● Problem description: Each line of the data must be set down again without a single difference.

---------------

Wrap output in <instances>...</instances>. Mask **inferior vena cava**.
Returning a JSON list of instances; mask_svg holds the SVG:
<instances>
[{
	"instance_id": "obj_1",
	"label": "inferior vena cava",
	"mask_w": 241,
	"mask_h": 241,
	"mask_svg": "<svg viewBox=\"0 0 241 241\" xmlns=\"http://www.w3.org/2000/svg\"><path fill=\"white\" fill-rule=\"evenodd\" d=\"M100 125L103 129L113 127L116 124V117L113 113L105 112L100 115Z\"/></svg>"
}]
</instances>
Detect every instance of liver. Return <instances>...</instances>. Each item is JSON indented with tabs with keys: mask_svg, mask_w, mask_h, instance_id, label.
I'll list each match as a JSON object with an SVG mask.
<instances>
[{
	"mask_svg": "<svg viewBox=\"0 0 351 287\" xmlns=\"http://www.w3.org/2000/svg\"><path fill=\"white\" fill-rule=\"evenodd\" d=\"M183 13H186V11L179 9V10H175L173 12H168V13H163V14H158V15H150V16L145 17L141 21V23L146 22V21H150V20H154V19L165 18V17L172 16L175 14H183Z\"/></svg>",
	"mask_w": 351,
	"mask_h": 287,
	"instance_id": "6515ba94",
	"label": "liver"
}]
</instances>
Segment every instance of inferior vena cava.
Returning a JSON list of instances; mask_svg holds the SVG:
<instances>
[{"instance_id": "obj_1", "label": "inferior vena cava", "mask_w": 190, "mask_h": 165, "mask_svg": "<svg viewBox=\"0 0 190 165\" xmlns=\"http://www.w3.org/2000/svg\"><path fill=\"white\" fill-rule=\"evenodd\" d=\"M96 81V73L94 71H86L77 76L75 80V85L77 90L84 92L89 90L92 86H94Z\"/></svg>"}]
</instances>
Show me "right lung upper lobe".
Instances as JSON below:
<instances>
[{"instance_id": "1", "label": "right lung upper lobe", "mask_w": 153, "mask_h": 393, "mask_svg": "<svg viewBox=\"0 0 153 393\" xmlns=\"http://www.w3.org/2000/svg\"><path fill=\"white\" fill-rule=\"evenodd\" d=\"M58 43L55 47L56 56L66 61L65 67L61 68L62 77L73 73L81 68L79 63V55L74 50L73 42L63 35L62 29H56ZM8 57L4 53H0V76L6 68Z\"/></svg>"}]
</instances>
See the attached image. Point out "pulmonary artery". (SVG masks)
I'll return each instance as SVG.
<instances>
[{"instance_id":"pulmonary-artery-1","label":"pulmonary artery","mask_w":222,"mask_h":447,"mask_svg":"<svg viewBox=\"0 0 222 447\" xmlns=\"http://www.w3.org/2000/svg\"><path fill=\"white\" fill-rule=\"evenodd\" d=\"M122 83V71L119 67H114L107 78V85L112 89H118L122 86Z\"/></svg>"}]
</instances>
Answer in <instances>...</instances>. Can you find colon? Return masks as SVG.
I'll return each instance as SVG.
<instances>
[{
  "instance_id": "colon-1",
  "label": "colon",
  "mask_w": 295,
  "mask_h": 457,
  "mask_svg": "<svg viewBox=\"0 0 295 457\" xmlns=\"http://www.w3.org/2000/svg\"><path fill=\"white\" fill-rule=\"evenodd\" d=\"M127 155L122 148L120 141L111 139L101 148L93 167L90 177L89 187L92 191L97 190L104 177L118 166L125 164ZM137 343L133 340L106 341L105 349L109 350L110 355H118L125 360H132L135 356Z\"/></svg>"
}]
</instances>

---------------

● Response to the task:
Wrap output in <instances>...</instances>. Mask **inferior vena cava**.
Returning a JSON list of instances; mask_svg holds the SVG:
<instances>
[{
	"instance_id": "obj_1",
	"label": "inferior vena cava",
	"mask_w": 241,
	"mask_h": 241,
	"mask_svg": "<svg viewBox=\"0 0 241 241\" xmlns=\"http://www.w3.org/2000/svg\"><path fill=\"white\" fill-rule=\"evenodd\" d=\"M100 125L103 129L113 127L116 124V117L113 113L105 112L100 115Z\"/></svg>"
}]
</instances>
Detect every instance of liver. Return <instances>...</instances>. Each item is JSON indented with tabs with keys: mask_svg, mask_w, mask_h, instance_id, label.
I'll list each match as a JSON object with an SVG mask.
<instances>
[{
	"mask_svg": "<svg viewBox=\"0 0 351 287\" xmlns=\"http://www.w3.org/2000/svg\"><path fill=\"white\" fill-rule=\"evenodd\" d=\"M183 13H186V11L179 9V10H175L173 12H168V13H163V14H158V15H150V16L145 17L141 21V23L146 22V21H150V20H154V19L165 18V17L172 16L175 14H183Z\"/></svg>",
	"mask_w": 351,
	"mask_h": 287,
	"instance_id": "6515ba94",
	"label": "liver"
}]
</instances>
Segment every instance of inferior vena cava.
Returning a JSON list of instances; mask_svg holds the SVG:
<instances>
[{"instance_id": "obj_1", "label": "inferior vena cava", "mask_w": 190, "mask_h": 165, "mask_svg": "<svg viewBox=\"0 0 190 165\" xmlns=\"http://www.w3.org/2000/svg\"><path fill=\"white\" fill-rule=\"evenodd\" d=\"M96 81V73L94 71H86L77 76L75 80V85L77 90L84 92L89 90L92 86H94Z\"/></svg>"}]
</instances>
Show me "right lung upper lobe".
Instances as JSON below:
<instances>
[{"instance_id": "1", "label": "right lung upper lobe", "mask_w": 153, "mask_h": 393, "mask_svg": "<svg viewBox=\"0 0 153 393\" xmlns=\"http://www.w3.org/2000/svg\"><path fill=\"white\" fill-rule=\"evenodd\" d=\"M58 43L55 47L56 56L66 61L65 67L61 68L62 77L73 73L81 68L79 63V55L74 50L73 42L63 35L62 29H56ZM8 57L4 53H0V76L6 68Z\"/></svg>"}]
</instances>
See the attached image. Point out "pulmonary artery". (SVG masks)
I'll return each instance as SVG.
<instances>
[{"instance_id":"pulmonary-artery-1","label":"pulmonary artery","mask_w":222,"mask_h":447,"mask_svg":"<svg viewBox=\"0 0 222 447\" xmlns=\"http://www.w3.org/2000/svg\"><path fill=\"white\" fill-rule=\"evenodd\" d=\"M122 83V71L119 67H114L107 78V85L112 89H118L122 86Z\"/></svg>"}]
</instances>
Answer in <instances>...</instances>. Can you find colon? Return masks as SVG.
I'll return each instance as SVG.
<instances>
[{
  "instance_id": "colon-1",
  "label": "colon",
  "mask_w": 295,
  "mask_h": 457,
  "mask_svg": "<svg viewBox=\"0 0 295 457\" xmlns=\"http://www.w3.org/2000/svg\"><path fill=\"white\" fill-rule=\"evenodd\" d=\"M127 155L122 148L120 141L111 139L101 148L93 167L90 177L89 187L92 191L97 190L104 177L118 166L125 164ZM137 343L133 340L106 341L105 349L109 350L110 355H118L125 360H132L135 356Z\"/></svg>"
}]
</instances>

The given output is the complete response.